As is confirmed again in this morning’s newspapers, an ECB Council which is increasingly irritated with the government’s grandstanding is holding the line that this would involve the effective monetary financing of a government which is undeniably prohibited under the existing law of the Union.
This ban is deeply damaging and represents the difference between the Eurozone and other more indebted currency areas which have stronger growth, lower borrowing costs and, crucially, lower unemployment.
However, it is not is an insurmountable barrier to helping Ireland. Giving Ireland the deal it needs would be a clear continuation of efforts to stabilise the financial system and protect the common currency – and all actions to achieve these objectives are fully within the competence of the ECB.
If the ECB’s measures to bring down the cost of sovereign borrowing are legally OK then only by a bizarre twist of logic could restructuring these debts be illegal.
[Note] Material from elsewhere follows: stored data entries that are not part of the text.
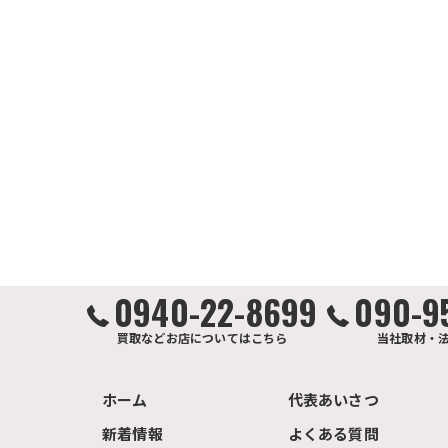
0940-22-8699
090-9
買取などお店についてはこちら
当社取材・
ホーム
代表あいさつ
新着情報
よくある質問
Helping Ireland does not threaten the ECB’s inflation targeting, it does not create a damaging precedent and it will not lead to any backlash from member states.
Taoiseach, instead of giving us more banal generalities about what you’re doing while presiding over a chaotic and damaging series of outbursts from ministers, you need to say clearly what we want and what we will do if we don’t get it.
The Tánaiste has apparently told the rest of Europe and all of South America that we are facing a catastrophe and the dissolution of the government.
A panicked response to poor polls and backbench unrest is doing real damage to Ireland’s cause and it needs to stop.
You know that whatever happens by March 31st you’ll be claiming that it was a victory won through a brilliant strategy. Between now and then if there was less grandstanding and a bit more honesty it would do Ireland’s cause a lot more good.
At this summit it looks like there will be a budget agreed through the work of President Van Rompuy. It is a bad budget deal for Europe because it stops the EU playing a serious role in helping to restore growth and job creation, particularly in the hardest hit regions.
It is a budget framed with a narrow view of Europe which makes many demands of the Union but refuses to give it the resources to meet those demands.
Following Prime Minister Cameron’s recent speech the background to every summit will be the fact that a member state has, for the first time, started a discussion about leaving the Union. Ireland does not want the UK to leave the Union – but Ireland needs to end its silence about the Tory agenda.
The speech was dressed up with positive words. Look beyond these and what you find is bleak vision for the Union. This list of powers which he listed for repatriation actually comes down to a demand that the European Union cease to exist and become simply a free trade area.
However, even this would be almost impossible to achieve, as the regulations which give the single market its impact would be impossible under the Tory agenda.
If even a fraction of what is being demanded is conceded this would change the terms of our membership of the Union. This would require a referendum here – and it is one that would have no chance whatsoever of passing.
As the European issues have mounted the refusal of the government to set out its policy. What does Ireland want the Union to become? How does it see it developing? Agreeing to everything except changes that require a referendum is not a policy.